Cuando llegó al satélite, Boyd abrió el fuselaje y examinó su interior. Al aterrizar, el ordenador del pájaro tenía que haber empezado a emitir una discreta señal que permitiría al equipo de recuperación a distancia entrar en acción, pero eso no había ocurrido. Entonces pudo ver por qué. Dos bombillas rojas del panel de seguridad, identificadas como «BUS DE POTENCIA A SIN CORRIENTE y BUS DE POTENCIA B SIN CORRIENTE», estaban encendidas. Algo había interrumpido el paso de la electricidad desde el pequeño generador termonuclear del satélite y los paneles fotovoltaicos a todos los sistemas operativos y de guía. Lo del bus A tenía fácil explicación: las células solares habían quedado destrozadas por el impacto, pero el paso de corriente del generador termonuclear a través del bus B tenía que haberse mantenido. Boyd comprobó la tensión en las conexiones y descubrió que uno de los cables se había fundido, probablemente a consecuencia de un pequeño incendio provocado en el interior del satélite por el cortocircuito del bus A. Restaurar la potencia sólo era cuestión de apagar el interruptor del bus B durante un rato, volver a conectar el cable quemado y encender otra vez. Ahora la bombilla que brillaba sobre el indicador del bus B era verde.

– Estúpidos hijos de puta -dijo intentando imaginarse la reacción que habría en Washington cuando los de la NRO se dieran cuenta de que volvían a tener contacto con el Ojo de Cerradura-. No por mucho tiempo.
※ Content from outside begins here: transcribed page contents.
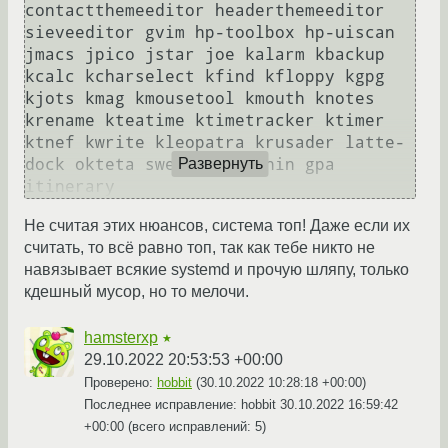
contactthemeeditor headerthemeeditor 
sieveeditor gvim hp-toolbox hp-uiscan 
jmacs jpico jstar joe kalarm kbackup 
kcalc kcharselect kfind kfloppy kgpg 
kjots kmag kmousetool kmouth knotes 
krename kteatime ktimetracker ktimer 
ktnef kwrite kleopatra krusader latte-
dock okteta sweeper zanshin gpa 
Развернуть
Не считая этих нюансов, система топ! Даже если их
считать, то всё равно топ, так как тебе никто не
навязывает всякие systemd и прочую шляпу, только
кдешный мусор, но то мелочи.
hamsterxp
★
29.10.2022 20:53:53 +00:00
Проверено:
hobbit
(
30.10.2022 10:28:18 +00:00
)
Последнее исправление: hobbit
30.10.2022 16:59:42
+00:00
(всего исправлений: 5)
Soltó una risita y empezó a introducir el código de autodestrucción a través del teclado del ordenador. Sólo había tecleado la mitad del código cuando volvió a quedarse sin electricidad. Al mirar el panel de seguridad vio que la bombilla indicadora del bus B era de nuevo roja: en algún punto había otra conexión suelta, pero se le acababa el tiempo. Al final tendría que utilizar explosivos para cumplir la misión. Pero por lo menos en Washington sabrían que había encontrado el satélite. Y que estaba a punto de destruirlo.

Boyd sacó de su mochila una carga de explosivo plástico C4 que estaba envuelta en cinta adhesiva. El C4 tenía el aspecto de la masilla y era el más versátil de los explosivos: fácil de manipular, impermeable y, con la ayuda de un poco de vaselina, insertable prácticamente en cualquier parte. Colocar explosivos siempre había sido una parte importante del trabajo de Boyd. Con movimientos rápidos, abrió haciendo palanca el panel que protegía la maquinaria interna del satélite y modeló el C4 formando un reborde sobre la chapa de metal donde se alojaba el radioisótopo para potenciar su eficacia. Buscaba un detonador en su mochila cuando oyó el chasquido de una rama al partirse y luego una serie de aullidos que anunciaban la llegada de un yeti. Boyd empuñó su fusil.

– Invitados -dijo, y disparó dos veces en dirección a unos arbustos que se movían, aparentemente sin dar en el blanco.

No hubo ningún grito. No se desplomó ningún cuerpo. Nada. Boyd lanzó una maldición. Estaba perdiendo puntería. Siete disparos de un cargador de treinta balas sin acertar ni una sola vez. Le convenía ser prudente. Sin un cargador de repuesto, a partir de ahora tendría que asegurar cada tiro. Y si disparaba cada vez que oía aullar a un yeti o veía moverse un arbusto, sería una bala perdida.

Aguardó unos segundos escuchando atentamente y escrutando la espesura en busca de signos de actividad. Se planteaba volver a montar el detonador cuando oyó unos pasos y, al volverse en redondo con la velocidad del rayo, vio una mata de altos rododendros calcinados bambolearse como si algo caminara entre ellos. Boyd se encaró la mira telescópica de su fusil, pero se lo pensó mejor antes de disparar.

– No te asustes -recordó-. Asegura el tiro primero.

Retrocedió varios pasos, rodeó el satélite y echó a correr durante treinta o cuarenta metros por el sotobosque en dirección contraria antes de girar bruscamente a la derecha, arrojarse al suelo de bruces y retroceder a rastras hacia donde creía haber localizado su presa.